More Surprises From ÉCLAIR: Cabotegravir's 'Long Tail'

Heather Boerner

October 24, 2016

CHICAGO — The long-acting injectable cabotegravir (ViiV Healthcare), a novel HIV prevention therapy, can persist in the body for more than a year in some people, surprising new data from the phase 2a ÉCLAIR study show.

"It's an important finding because you need to give patients some sense of when that protection ends," said Jeanne Marrazzo, MD, from the University of Alabama at Birmingham.

"These data suggest that not only is that time of protection variable among people, you actually have a fair number of people who have drug present for a really long time," Dr Marrazzo told Medscape Medical News.

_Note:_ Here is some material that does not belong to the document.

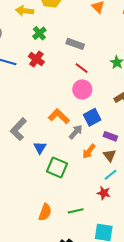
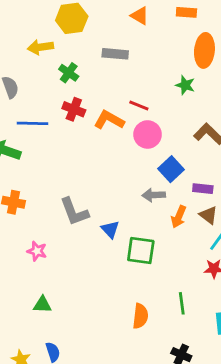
gray rectangle: (75, 44) -> (115, 54), moved
orange L-shape: (59, 116) -> (109, 120), moved
gray L-shape: (18, 129) -> (74, 212), turned -50
gray arrow: (76, 132) -> (154, 195), turned -119
green line: (76, 211) -> (182, 303), turned -70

What this means for these patients is not yet understood.

For now, the researchers will return to their labs and their subjects to try to correlate the drug's "tail" — that is, how long the drug concentrates in the blood after it's discontinued — with biomarkers that can predict how long it persists in the body.

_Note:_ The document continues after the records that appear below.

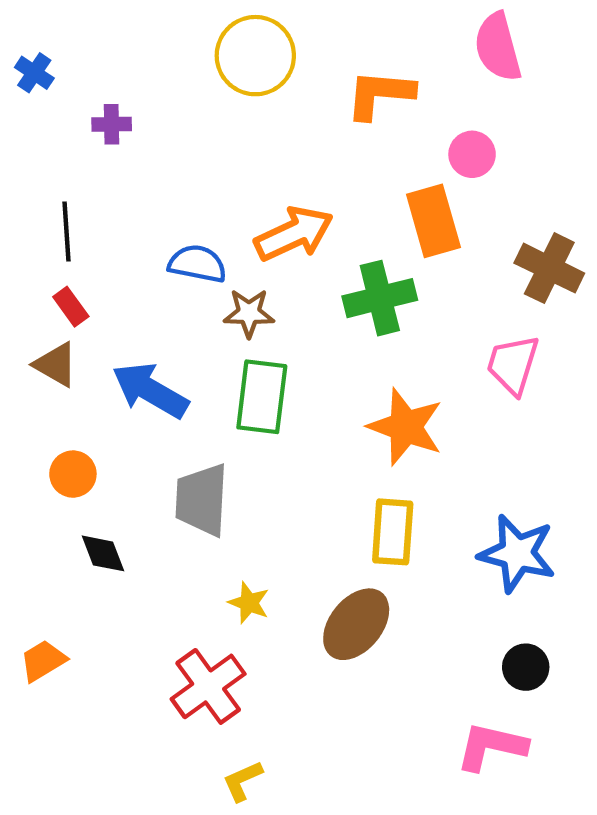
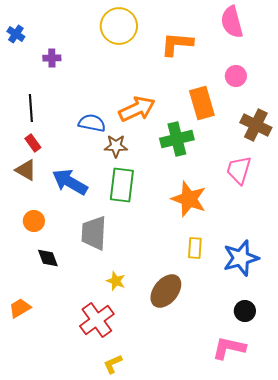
pink circle: (472, 154) -> (236, 76), moved
yellow rectangle: (393, 532) -> (195, 248), moved, size x0.7
blue star: (517, 553) -> (241, 258), turned -30

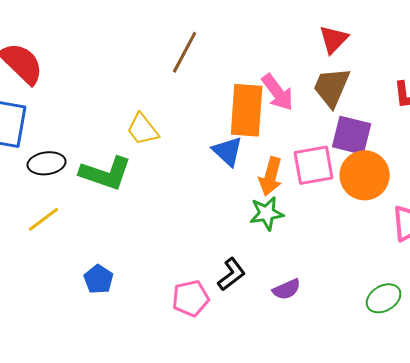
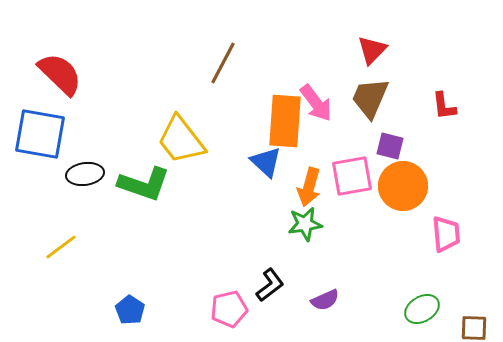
yellow trapezoid: (143, 129) -> (181, 140), size x1.5
purple square: (352, 135) -> (390, 146), size x0.7
yellow line: (44, 219) -> (61, 247), moved
blue pentagon: (99, 279) -> (130, 310), moved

The ÉCLAIR data were presented here at HIV Research for Prevention 2016.

In the pre-exposure prophylaxis (PrEP) trial, 127 men without HIV who were at low risk for the virus were randomized to receive cabotegravir or placebo. After 4 weeks of oral formulations to check for adverse effects and toxicity, injections of cabotegravir 800 mg or saline were administered.

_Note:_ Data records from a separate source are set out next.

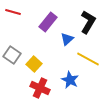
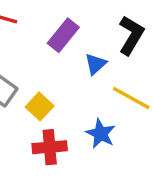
red cross: (40, 88) -> (50, 147), turned -30

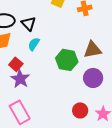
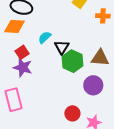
black triangle: (28, 24) -> (62, 47), moved
purple star: (20, 79) -> (23, 67), turned -30

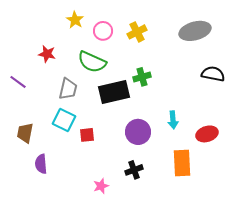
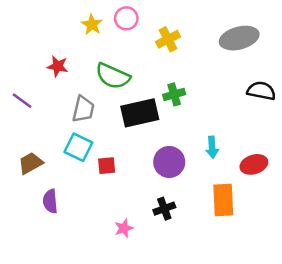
pink circle: (103, 31) -> (126, 18), moved
brown trapezoid: (25, 133) -> (31, 163), turned 50

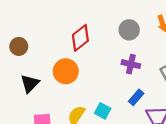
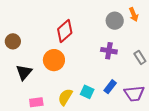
gray circle: (129, 30) -> (115, 21), moved
blue rectangle: (136, 97) -> (110, 87), moved

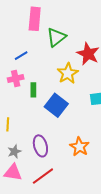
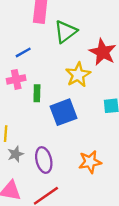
blue square: (56, 105) -> (63, 112), turned 30
orange star: (79, 147) -> (90, 162), turned 30
gray star: (14, 152) -> (16, 154), moved

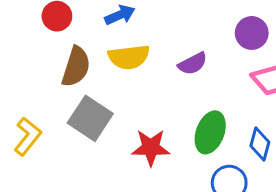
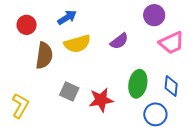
gray square: (90, 118) -> (69, 92), moved, size x0.7

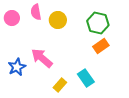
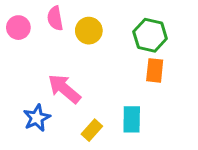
orange rectangle: (101, 46) -> (155, 70), turned -49
blue star: (17, 67) -> (37, 118), moved
cyan rectangle: (86, 78) -> (132, 119), turned 36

During the 41-week study period, the men received three shots of the long-acting drug in the buttocks. Follow-up ran until week 81.

Understanding the Slow Absorbers

The mean half-life of the drug was 18 days after the first injection; this rose to 40 days after the third injection. However, the overall data were less consistent.

In some men, cabotegravir dropped below effective levels 24 weeks after injection. In others, cabotegravir was still detectable in the blood 52 weeks after injection.

Those amounts are consistent with a drug that persists for "several additional months," said Susan Ford, PhD, a pharmacokineticist at Parexel in Deerfield, Illinois, who has been working on the drug for close to a decade.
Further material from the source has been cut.